A Milan court has ended a corruption trial against Silvio Berlusconi, ruling that the statute of limitations had run out on the case and essentially handing Italy's former prime minister another victory in a long string of judicial woes he has faced.

The billionaire media mogul was not in court when the three judges read out their verdict after about two hours of deliberation. Defendants in Italy aren't required to attend their trials.

Mr Berlusconi had denied any wrongdoing. He was accused of paying British lawyer David Mills £380,000 to lie during two 1990s trials to shield the politician and his Fininvest holding company from charges related to his business dealings.

Mr Berlusconi's lawyers successfully argued that the case should be thrown out because the statute of limitation had run out.

It is "useless to comment," prosecutor Fabio De Pasquale told reporters as he left the courtroom. Prosecutors had demanded conviction and a five-year sentence.

One of Mr Berlusconi's lawyers, Piero Longo, indicated that the defence team was less than elated with the decision because it would have preferred a verdict of acquittal, Sky TG24 TV said.

The three-judge panel began its deliberations after Mr Berlusconi's defence made its closing statements, arguing that Berlusconi should be cleared of corruption.

Mr Berlusconi, 75, stepped down as prime minister in November after failing to come up with convincing reforms to help Italy exit from the sovereign debt crisis. He had issued a statement Friday railing against magistrates for the "many trials" against him, and saying that he doesn't remember having met Mills.

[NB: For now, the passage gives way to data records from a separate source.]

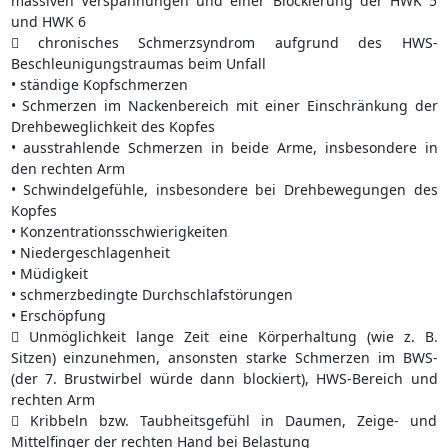
massiven Verspannungen und einer Blockierung der HWK 5
und HWK 6
 chronisches Schmerzsyndrom aufgrund des HWS-
Beschleunigungstraumas beim Unfall
• ständige Kopfschmerzen
• Schmerzen im Nackenbereich mit einer Einschränkung der
Drehbeweglichkeit des Kopfes
• ausstrahlende Schmerzen in beide Arme, insbesondere in
den rechten Arm
• Schwindelgefühle, insbesondere bei Drehbewegungen des
Kopfes
• Konzentrationsschwierigkeiten
• Niedergeschlagenheit
• Müdigkeit
• schmerzbedingte Durchschlafstörungen
• Erschöpfung
 Unmöglichkeit lange Zeit eine Körperhaltung (wie z. B.
Sitzen) einzunehmen, ansonsten starke Schmerzen im BWS-
(der 7. Brustwirbel würde dann blockiert), HWS-Bereich und
rechten Arm
 Kribbeln bzw. Taubheitsgefühl in Daumen, Zeige- und
Mittelfinger der rechten Hand bei Belastung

By prosecutors' calculations, the statute of limitations on Berlusconi's case should have expired by July. Evidently the court didn't agree. But even the prosecutors' time frame would not have allowed for the two levels of appeal required to finalise any verdict. The trial was suspended many times due to Berlusconi's obligations as prime minister and during a period when parliament had granted him immunity, complicating the calculation. In Italy, the clock on the statute of limitations continues to tick even after a trial begins.

Mills was convicted in 2009 on bribery charges, but his conviction was overturned by Italy's highest court after the statute of limitations expired.